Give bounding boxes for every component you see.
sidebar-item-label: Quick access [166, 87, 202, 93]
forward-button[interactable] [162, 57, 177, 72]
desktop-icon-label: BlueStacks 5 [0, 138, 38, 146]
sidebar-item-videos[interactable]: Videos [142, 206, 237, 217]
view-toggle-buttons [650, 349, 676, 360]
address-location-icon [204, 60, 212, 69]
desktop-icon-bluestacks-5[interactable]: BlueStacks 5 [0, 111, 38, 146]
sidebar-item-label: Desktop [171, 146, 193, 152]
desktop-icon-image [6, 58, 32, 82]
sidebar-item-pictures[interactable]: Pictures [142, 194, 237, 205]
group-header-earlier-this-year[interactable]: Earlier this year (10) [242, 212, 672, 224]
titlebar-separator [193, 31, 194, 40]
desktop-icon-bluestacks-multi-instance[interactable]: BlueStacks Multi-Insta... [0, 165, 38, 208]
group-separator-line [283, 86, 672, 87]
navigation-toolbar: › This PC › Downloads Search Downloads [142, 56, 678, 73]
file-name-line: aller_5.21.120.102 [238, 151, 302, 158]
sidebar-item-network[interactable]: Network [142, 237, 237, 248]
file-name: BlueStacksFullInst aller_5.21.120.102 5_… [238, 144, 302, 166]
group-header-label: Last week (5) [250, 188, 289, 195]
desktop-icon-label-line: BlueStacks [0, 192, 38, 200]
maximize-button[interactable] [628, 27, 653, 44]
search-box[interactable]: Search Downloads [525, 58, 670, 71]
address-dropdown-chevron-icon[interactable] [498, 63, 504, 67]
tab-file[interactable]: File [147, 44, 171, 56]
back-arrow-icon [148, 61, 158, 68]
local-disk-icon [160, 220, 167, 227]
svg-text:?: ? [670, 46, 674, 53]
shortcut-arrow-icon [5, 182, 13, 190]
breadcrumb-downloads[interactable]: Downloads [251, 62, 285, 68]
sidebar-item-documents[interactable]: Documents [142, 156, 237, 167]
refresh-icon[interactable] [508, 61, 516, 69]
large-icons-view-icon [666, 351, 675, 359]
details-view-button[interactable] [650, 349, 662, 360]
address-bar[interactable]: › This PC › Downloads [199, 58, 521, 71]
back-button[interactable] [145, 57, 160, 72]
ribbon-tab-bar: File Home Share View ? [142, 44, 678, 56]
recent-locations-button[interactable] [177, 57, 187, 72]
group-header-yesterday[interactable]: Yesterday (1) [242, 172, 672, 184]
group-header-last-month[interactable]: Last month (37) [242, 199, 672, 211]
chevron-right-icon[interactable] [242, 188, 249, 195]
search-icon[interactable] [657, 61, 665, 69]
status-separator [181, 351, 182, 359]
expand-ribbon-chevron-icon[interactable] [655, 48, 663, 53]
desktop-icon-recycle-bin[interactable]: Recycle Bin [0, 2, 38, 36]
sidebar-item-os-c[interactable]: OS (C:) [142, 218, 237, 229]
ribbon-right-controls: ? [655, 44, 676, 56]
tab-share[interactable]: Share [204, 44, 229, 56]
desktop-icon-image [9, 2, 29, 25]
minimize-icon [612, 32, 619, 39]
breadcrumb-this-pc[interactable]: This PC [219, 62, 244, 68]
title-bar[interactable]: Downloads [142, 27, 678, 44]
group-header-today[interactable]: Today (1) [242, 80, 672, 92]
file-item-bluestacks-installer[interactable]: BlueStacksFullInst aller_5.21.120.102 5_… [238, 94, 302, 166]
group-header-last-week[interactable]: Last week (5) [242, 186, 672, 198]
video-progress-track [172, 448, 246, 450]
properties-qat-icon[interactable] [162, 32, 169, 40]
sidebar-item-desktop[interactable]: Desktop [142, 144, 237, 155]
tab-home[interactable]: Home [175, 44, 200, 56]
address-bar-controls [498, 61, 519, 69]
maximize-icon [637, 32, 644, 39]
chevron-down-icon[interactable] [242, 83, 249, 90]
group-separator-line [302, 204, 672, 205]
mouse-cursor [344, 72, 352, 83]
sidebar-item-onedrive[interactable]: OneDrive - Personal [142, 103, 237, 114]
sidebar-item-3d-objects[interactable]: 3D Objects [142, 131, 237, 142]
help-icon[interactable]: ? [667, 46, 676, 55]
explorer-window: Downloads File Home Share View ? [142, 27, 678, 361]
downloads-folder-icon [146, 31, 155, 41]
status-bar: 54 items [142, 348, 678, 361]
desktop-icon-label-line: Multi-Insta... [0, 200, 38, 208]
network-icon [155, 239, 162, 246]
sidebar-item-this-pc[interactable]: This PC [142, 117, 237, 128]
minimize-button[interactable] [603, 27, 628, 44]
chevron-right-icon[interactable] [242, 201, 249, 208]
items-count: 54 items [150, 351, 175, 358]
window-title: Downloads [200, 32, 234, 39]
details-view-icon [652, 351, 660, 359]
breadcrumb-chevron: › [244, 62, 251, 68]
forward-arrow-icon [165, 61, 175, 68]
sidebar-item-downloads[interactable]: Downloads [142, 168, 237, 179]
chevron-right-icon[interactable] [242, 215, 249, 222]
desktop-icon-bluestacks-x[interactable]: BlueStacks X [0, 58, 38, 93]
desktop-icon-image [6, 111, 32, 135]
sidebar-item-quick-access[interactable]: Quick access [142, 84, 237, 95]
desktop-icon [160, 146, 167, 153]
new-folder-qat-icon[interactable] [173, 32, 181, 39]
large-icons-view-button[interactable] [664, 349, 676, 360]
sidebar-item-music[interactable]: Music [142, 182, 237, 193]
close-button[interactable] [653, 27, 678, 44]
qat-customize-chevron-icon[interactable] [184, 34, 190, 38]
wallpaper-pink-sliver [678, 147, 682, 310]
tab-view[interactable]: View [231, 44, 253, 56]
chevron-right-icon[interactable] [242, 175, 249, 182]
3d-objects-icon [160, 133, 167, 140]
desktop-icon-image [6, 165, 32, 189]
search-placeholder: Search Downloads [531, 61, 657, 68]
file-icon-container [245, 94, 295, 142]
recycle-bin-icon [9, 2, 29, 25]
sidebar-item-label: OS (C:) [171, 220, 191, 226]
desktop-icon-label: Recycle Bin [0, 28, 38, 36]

...

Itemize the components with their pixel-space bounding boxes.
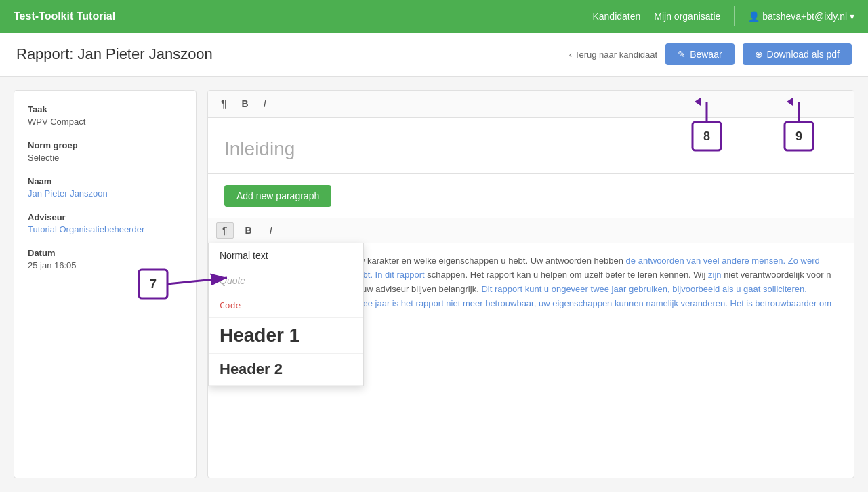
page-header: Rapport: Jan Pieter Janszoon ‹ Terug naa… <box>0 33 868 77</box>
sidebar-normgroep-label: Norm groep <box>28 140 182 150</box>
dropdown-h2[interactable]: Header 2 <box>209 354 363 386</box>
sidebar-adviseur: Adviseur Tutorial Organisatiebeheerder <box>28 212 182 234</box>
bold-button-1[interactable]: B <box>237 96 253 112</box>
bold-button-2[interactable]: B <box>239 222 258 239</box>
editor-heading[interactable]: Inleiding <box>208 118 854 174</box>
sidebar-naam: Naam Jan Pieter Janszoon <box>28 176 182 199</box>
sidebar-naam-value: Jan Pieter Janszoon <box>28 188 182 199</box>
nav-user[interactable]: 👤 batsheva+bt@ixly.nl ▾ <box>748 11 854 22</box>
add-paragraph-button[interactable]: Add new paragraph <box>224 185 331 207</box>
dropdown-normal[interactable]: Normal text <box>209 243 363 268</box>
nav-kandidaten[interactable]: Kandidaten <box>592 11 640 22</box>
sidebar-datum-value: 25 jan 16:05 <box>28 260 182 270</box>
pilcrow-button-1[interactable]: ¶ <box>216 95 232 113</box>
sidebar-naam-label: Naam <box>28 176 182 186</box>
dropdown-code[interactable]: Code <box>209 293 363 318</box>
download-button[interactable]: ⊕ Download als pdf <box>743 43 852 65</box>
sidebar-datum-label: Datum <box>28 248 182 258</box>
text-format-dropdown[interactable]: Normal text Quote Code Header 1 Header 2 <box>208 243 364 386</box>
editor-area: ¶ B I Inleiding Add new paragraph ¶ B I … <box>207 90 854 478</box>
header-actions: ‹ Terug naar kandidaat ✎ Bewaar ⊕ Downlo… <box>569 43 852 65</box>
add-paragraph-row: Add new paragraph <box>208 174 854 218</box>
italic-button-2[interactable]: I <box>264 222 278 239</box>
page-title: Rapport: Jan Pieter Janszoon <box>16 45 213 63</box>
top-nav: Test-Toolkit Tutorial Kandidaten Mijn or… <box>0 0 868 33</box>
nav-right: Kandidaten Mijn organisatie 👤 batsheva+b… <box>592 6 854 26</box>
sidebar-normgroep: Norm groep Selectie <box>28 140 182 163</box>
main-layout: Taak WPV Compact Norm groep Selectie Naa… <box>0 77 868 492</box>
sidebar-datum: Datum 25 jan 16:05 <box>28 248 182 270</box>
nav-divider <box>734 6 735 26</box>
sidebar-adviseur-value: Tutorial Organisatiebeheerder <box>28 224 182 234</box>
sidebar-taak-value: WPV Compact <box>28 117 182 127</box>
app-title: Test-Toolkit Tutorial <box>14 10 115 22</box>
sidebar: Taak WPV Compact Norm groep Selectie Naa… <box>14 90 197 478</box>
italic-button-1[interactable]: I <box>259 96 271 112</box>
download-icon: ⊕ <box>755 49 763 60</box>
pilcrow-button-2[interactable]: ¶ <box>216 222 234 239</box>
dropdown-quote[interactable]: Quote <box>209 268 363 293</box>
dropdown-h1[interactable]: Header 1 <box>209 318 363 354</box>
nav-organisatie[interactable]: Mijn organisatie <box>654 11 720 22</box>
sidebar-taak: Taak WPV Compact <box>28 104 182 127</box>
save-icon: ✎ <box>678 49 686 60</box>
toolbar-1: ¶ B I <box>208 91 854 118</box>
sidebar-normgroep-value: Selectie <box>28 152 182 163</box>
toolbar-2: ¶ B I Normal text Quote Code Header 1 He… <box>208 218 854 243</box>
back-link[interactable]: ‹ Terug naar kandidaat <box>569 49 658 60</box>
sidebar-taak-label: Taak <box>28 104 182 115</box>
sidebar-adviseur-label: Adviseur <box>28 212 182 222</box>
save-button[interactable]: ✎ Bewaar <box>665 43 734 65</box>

...

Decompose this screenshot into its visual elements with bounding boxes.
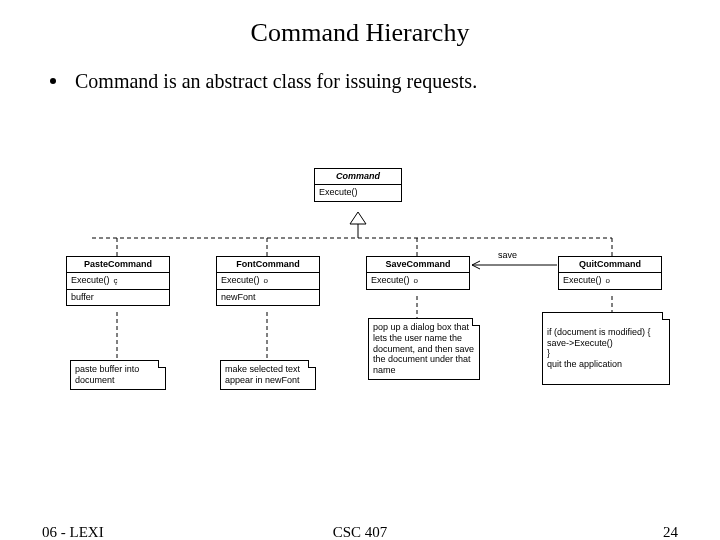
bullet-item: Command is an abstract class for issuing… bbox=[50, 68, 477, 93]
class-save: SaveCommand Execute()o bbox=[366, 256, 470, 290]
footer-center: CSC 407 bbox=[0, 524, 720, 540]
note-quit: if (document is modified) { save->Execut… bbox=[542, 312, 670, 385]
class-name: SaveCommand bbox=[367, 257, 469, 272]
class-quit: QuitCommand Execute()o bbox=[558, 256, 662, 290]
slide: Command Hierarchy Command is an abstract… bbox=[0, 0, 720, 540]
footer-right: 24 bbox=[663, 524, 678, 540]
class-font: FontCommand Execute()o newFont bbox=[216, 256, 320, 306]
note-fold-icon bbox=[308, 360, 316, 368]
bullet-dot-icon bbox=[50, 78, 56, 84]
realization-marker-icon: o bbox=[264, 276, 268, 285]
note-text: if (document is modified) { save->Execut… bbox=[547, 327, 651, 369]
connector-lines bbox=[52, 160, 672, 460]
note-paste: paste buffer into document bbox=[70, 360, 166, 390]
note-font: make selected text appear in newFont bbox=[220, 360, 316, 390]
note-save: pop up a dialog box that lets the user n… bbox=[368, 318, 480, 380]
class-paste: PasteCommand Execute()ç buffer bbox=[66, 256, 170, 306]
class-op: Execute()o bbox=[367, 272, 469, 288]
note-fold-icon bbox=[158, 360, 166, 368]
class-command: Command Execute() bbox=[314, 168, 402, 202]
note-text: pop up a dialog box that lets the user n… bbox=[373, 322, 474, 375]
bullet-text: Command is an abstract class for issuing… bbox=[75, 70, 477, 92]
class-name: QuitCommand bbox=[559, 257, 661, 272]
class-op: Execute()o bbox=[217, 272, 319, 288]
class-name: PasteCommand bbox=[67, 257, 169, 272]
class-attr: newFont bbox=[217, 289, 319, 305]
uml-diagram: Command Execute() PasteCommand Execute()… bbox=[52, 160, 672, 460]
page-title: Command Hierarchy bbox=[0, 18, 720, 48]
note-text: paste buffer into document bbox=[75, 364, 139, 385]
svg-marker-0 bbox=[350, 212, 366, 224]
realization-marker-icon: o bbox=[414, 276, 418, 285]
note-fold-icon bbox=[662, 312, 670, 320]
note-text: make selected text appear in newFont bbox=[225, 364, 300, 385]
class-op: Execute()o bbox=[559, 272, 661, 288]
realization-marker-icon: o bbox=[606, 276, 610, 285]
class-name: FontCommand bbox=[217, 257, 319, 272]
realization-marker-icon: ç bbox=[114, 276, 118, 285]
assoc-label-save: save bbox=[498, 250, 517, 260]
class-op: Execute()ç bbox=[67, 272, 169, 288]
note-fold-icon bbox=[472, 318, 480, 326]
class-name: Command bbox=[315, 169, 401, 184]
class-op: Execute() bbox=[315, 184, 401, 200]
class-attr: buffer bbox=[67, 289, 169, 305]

▶ [Instructions for the task]: "bullet" is the string to look for; please copy every line of the records above where it appears.

▶ [Exercise result]:
bullet-item: Command is an abstract class for issuing… bbox=[50, 68, 477, 93]
bullet-dot-icon bbox=[50, 78, 56, 84]
bullet-text: Command is an abstract class for issuing… bbox=[75, 70, 477, 92]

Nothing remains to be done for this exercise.